Chaque année, quelque 20 millions de personnes contractent une hépatite E dans le monde, plus de 3 millions font une infection aiguë et environ 50'000 décèdent des suites du virus. Le virus de l’hépatite E se comporte comme celui de l’hépatite A. Il se transmet généralement par l’eau potable souillée par des matières fécales contaminées. L’infection ne devient pour ainsi dire jamais chronique. De grandes épidémies affectant des milliers de personnes se sont déclarées dans certaines régions, par exemple en Asie, en Chine, en Indonésie, en Afrique, au Proche-Orient et au Mexique. On n’a observé pratiquement aucun cas en Suisse à ce jour, pas même chez des personnes revenant de ces destinations.

Symptômes

La période d’incubation est de trois à huit semaines dans le cas de l’hépatite E. La maladie est généralement asymptomatique. Les symptômes typiques de l’hépatite peuvent néanmoins apparaître, tels que coloration jaune de la peau et du blanc de l’œil, augmentation du volume du foie, maux de ventre, nausées, vomissements et fièvre. L’infection dure en règle générale deux à trois semaines.

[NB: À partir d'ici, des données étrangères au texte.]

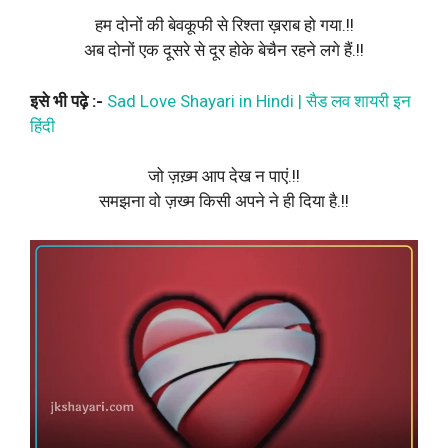
हम दोनों की बेवकूफी से रिश्ता ख़राब हो गया.!!
अब दोनों एक दूसरे से दूर होके बेचैन रहने लगे हैं.!!
इसे भी पढ़े :-
Sad Love Shayari in Hindi | सैड लव शायरी इन
हिंदी
जो ज़ख़्म आप देख न पाएं.!!
समझना वो ज़ख्म किसी अपने ने ही दिया है.!!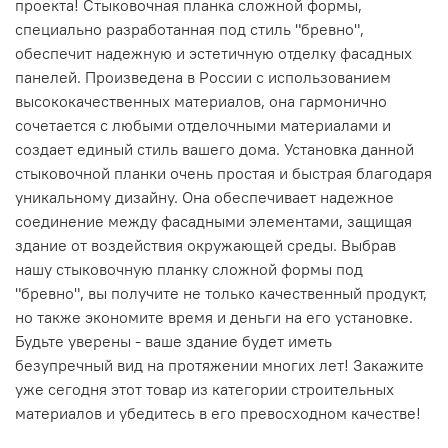
проекта! Стыковочная планка сложной формы,
специально разработанная под стиль "бревно",
обеспечит надежную и эстетичную отделку фасадных
панелей. Произведена в России с использованием
высококачественных материалов, она гармонично
сочетается с любыми отделочными материалами и
создает единый стиль вашего дома. Установка данной
стыковочной планки очень простая и быстрая благодаря
уникальному дизайну. Она обеспечивает надежное
соединение между фасадными элементами, защищая
здание от воздействия окружающей среды. Выбрав
нашу стыковочную планку сложной формы под
"бревно", вы получите не только качественный продукт,
но также экономите время и деньги на его установке.
Будьте уверены - ваше здание будет иметь
безупречный вид на протяжении многих лет! Закажите
уже сегодня этот товар из категории строительных
материалов и убедитесь в его превосходном качестве!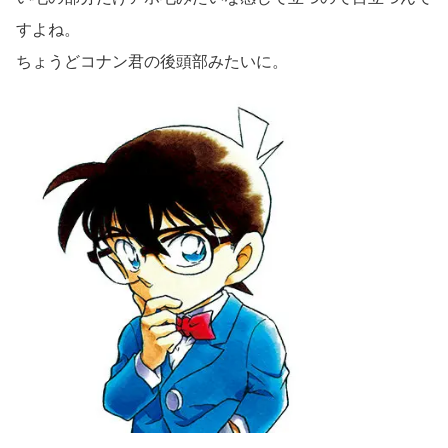
すよね。
ちょうどコナン君の後頭部みたいに。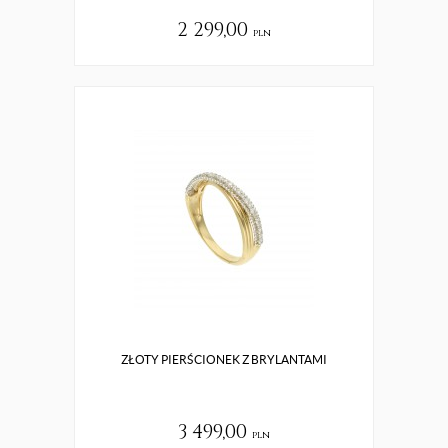
2 299,00
pln
ZŁOTY PIERŚCIONEK Z BRYLANTAMI
3 499,00
pln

Les femmes enceintes sont particulièrement menacées étant donné que le virus peut entraîner des fausses couches et la mise au monde d’enfants mort-nés, voire provoquer une insuffisance hépatique.

Traitement

Il n’existe pour l’heure aucun traitement spécifique contre l’hépatite E. Il est recommandé de se ménager physiquement et de renoncer totalement à l’alcool et aux médicaments néfastes pour le foie. Il est également conseillé d’opter pour une alimentation riche en hydrates de carbone et pauvre en graisses. Une lueur d’espoir réside dans un vaccin récemment mis au point et homologué en Chine.

Deux règles d’or permettent de se protéger un tant soit peu : toujours cuire l’eau potable dans les territoires où le virus est répandu et respecter le principe « Cook it, boil it, peel it or forget it » (fais-le cuire, fais-le bouillir, épluche-le ou oublie-le).